The ictal bradycardia syndrome.

作者信息

Reeves A L, Nollet K E, Klass D W, Sharbrough F W, So E L

机构信息

Department of Neurology, Mayo Clinic, Rochester, Minnesota 55905, USA.

出版信息

Epilepsia. 1996 Oct;37(10):983-7. doi: 10.1111/j.1528-1157.1996.tb00536.x.

Abstract

PURPOSE

Episodic loss of consciousness presents a diagnostic challenge to the neurologist. A perhaps underrecognized cause of episodic loss of consciousness, which we call the ictal bradycardia syndrome, occurs when epileptic discharges profoundly disrupt normal cardiac rhythm, resulting in cardiogenic syncope during the ictal event. We attempt to determine whether the presence of the ictal bradycardia syndrome provides localizing information regarding the site of seizure onset and to describe the demographics of patients with this syndrome. We also discuss difficulties in diagnosis and treatment.

METHODS

We review 23 cases of the ictal bradycardia syndrome from the literature and present four additional cases. Brief histories are provided for the four previously unreported cases. Where data are available, cases are analyzed with respect to age, sex, and site of seizure onset.

RESULTS

Patients with the ictal bradycardia syndrome ranged from 4 months to 72 years (mean 39 years). There was an approximately 5:1 ratio of males to females. Twenty of the 23 patients (87%) whose site of ictal onset could be localized had temporal lobe epilepsy, although no clear lateralizing predominance was apparent.

CONCLUSIONS

The ictal bradycardia syndrome should be considered in patients with unusual or refractory episodes of syncope, or in patients with a history suggestive of both epilepsy and syncope. It suggests seizure onset in temporal lobe, and is more commonly diagnosed in males. Diagnosis may be aided by ambulatory EEG/ECG monitoring.
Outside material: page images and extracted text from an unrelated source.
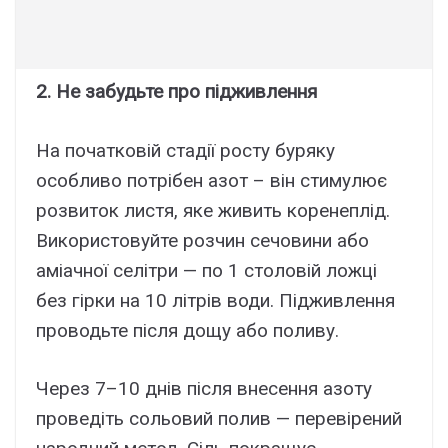
2. Не забудьте про підживлення
На початковій стадії росту буряку
особливо потрібен азот – він стимулює
розвиток листя, яке живить коренеплід.
Використовуйте розчин сечовини або
аміачної селітри — по 1 столовій ложці
без гірки на 10 літрів води. Підживлення
проводьте після дощу або поливу.
Через 7–10 днів після внесення азоту
проведіть сольовий полив — перевірений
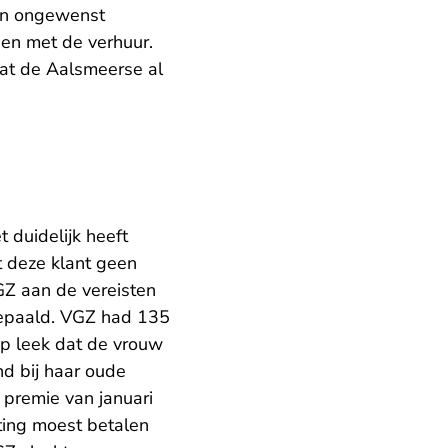
en ongewenst
en met de verhuur.
Dat de Aalsmeerse al
 duidelijk heeft
t deze klant geen
GZ aan de vereisten
paald. VGZ had 135
op leek dat de vrouw
nd bij haar oude
 premie van januari
ting moest betalen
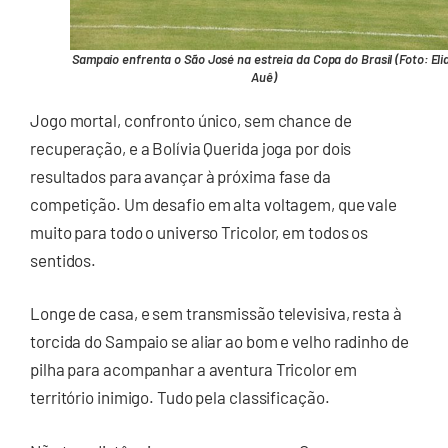
Sampaio enfrenta o São José na estreia da Copa do Brasil (Foto: Eli
Auê)
Jogo mortal, confronto único, sem chance de
recuperação, e a Bolívia Querida joga por dois
resultados para avançar à próxima fase da
competição. Um desafio em alta voltagem, que vale
muito para todo o universo Tricolor, em todos os
sentidos.
Longe de casa, e sem transmissão televisiva, resta à
torcida do Sampaio se aliar ao bom e velho radinho de
pilha para acompanhar a aventura Tricolor em
território inimigo. Tudo pela classificação.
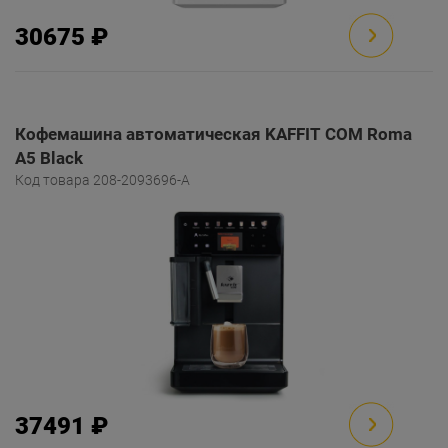
30675 ₽
Кофемашина автоматическая KAFFIT COM Roma
A5 Black
Код товара 208-2093696-A
37491 ₽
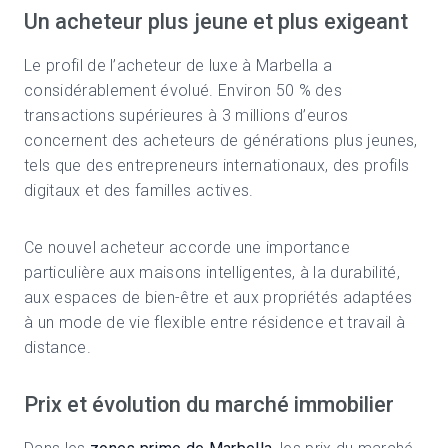
Un acheteur plus jeune et plus exigeant
Le profil de l’acheteur de luxe à Marbella a
considérablement évolué. Environ 50 % des
transactions supérieures à 3 millions d’euros
concernent des acheteurs de générations plus jeunes,
tels que des entrepreneurs internationaux, des profils
digitaux et des familles actives.
Ce nouvel acheteur accorde une importance
particulière aux maisons intelligentes, à la durabilité,
aux espaces de bien-être et aux propriétés adaptées
à un mode de vie flexible entre résidence et travail à
distance.
Prix et évolution du marché immobilier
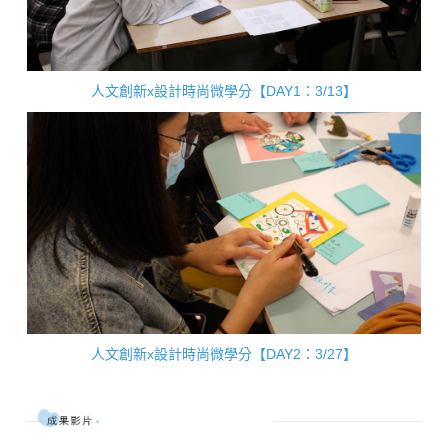
人文創新x設計時尚微學分【DAY1：3/13】
人文創新x設計時尚微學分【DAY2：3/27】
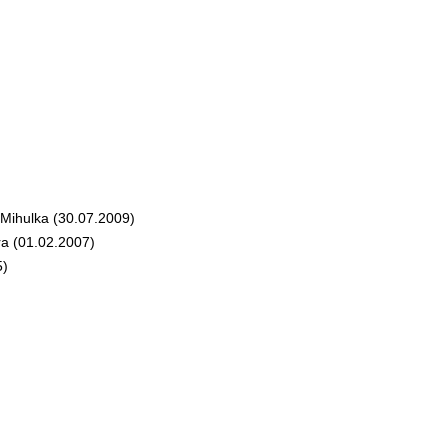
Mihulka (30.07.2009)
a (01.02.2007)
5)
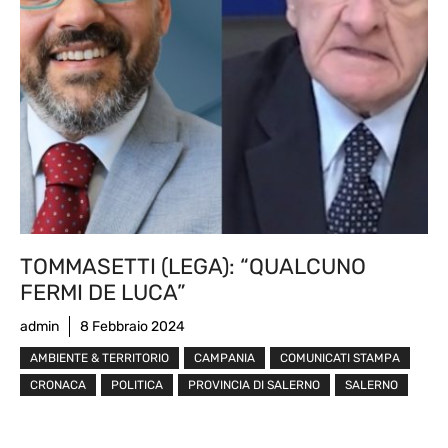
TOMMASETTI (LEGA): “QUALCUNO
FERMI DE LUCA”
admin
8 Febbraio 2024
AMBIENTE & TERRITORIO
CAMPANIA
COMUNICATI STAMPA
CRONACA
POLITICA
PROVINCIA DI SALERNO
SALERNO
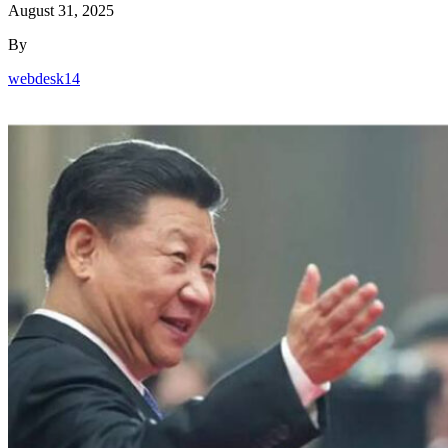
August 31, 2025
By
webdesk14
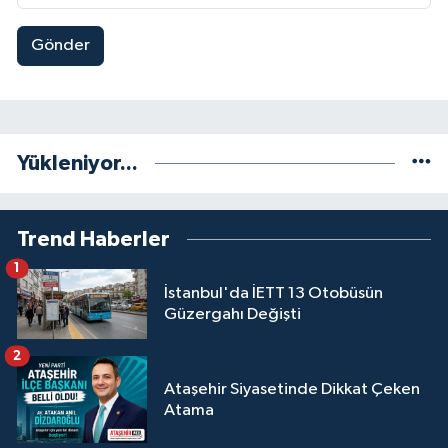
Gönder
Yükleniyor...
Trend Haberler
1
İstanbul'da İETT 13 Otobüsün
Güzergahı Değişti
2
Ataşehir Siyasetinde Dikkat Çeken
Atama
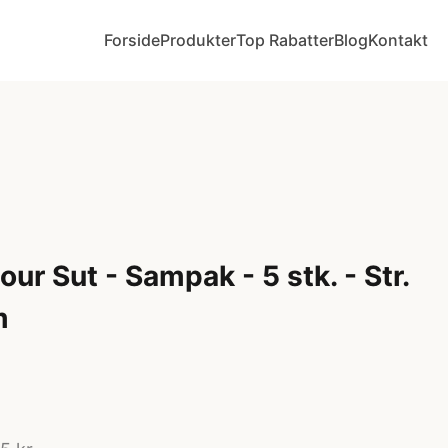
Forside
Produkter
Top Rabatter
Blog
Kontakt
ur Sut - Sampak - 5 stk. - Str.
m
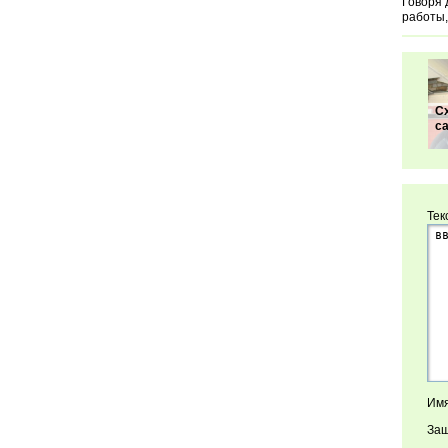
Говоря 
работы,
С
с
Тек
Имя
Защ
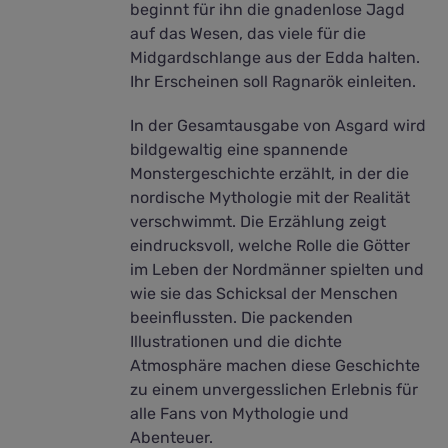
beginnt für ihn die gnadenlose Jagd
auf das Wesen, das viele für die
Midgardschlange aus der Edda halten.
Ihr Erscheinen soll Ragnarök einleiten.
In der Gesamtausgabe von Asgard wird
bildgewaltig eine spannende
Monstergeschichte erzählt, in der die
nordische Mythologie mit der Realität
verschwimmt. Die Erzählung zeigt
eindrucksvoll, welche Rolle die Götter
im Leben der Nordmänner spielten und
wie sie das Schicksal der Menschen
beeinflussten. Die packenden
Illustrationen und die dichte
Atmosphäre machen diese Geschichte
zu einem unvergesslichen Erlebnis für
alle Fans von Mythologie und
Abenteuer.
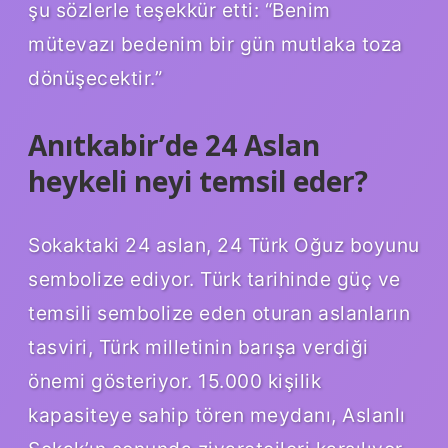
şu sözlerle teşekkür etti: “Benim
mütevazı bedenim bir gün mutlaka toza
dönüşecektir.”
Anıtkabir’de 24 Aslan
heykeli neyi temsil eder?
Sokaktaki 24 aslan, 24 Türk Oğuz boyunu
sembolize ediyor. Türk tarihinde güç ve
temsili sembolize eden oturan aslanların
tasviri, Türk milletinin barışa verdiği
önemi gösteriyor. 15.000 kişilik
kapasiteye sahip tören meydanı, Aslanlı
Cardiac pacemaker implantation along with antiepileptic drug therapy may be necessary to minimize the possibility of death.

摘要

目的

发作性意识丧失给神经科医生带来了诊断挑战。发作性意识丧失的一个可能未被充分认识的原因,我们称之为发作期心动过缓综合征,当癫痫放电严重扰乱正常心律,导致发作期心源性晕厥时就会发生。我们试图确定发作期心动过缓综合征的存在是否能提供有关癫痫发作起始部位的定位信息,并描述该综合征患者的人口统计学特征。我们还讨论了诊断和治疗中的困难。

方法

我们回顾了文献中23例发作期心动过缓综合征的病例,并报告另外4例。对4例先前未报告的病例提供了简要病史。在有数据的情况下,对病例进行年龄、性别和癫痫发作起始部位的分析。

结果

发作期心动过缓综合征患者年龄从4个月到72岁不等(平均39岁)。男女比例约为5:1。23例发作起始部位可定位的患者中有20例(87%)患有颞叶癫痫,尽管没有明显的定位优势。

结论

对于晕厥发作异常或难治的患者,或有癫痫和晕厥病史的患者,应考虑发作期心动过缓综合征。它提示癫痫发作起始于颞叶,男性更易诊断。动态脑电图/心电图监测可能有助于诊断。可能需要植入心脏起搏器并联合抗癫痫药物治疗,以尽量降低死亡风险。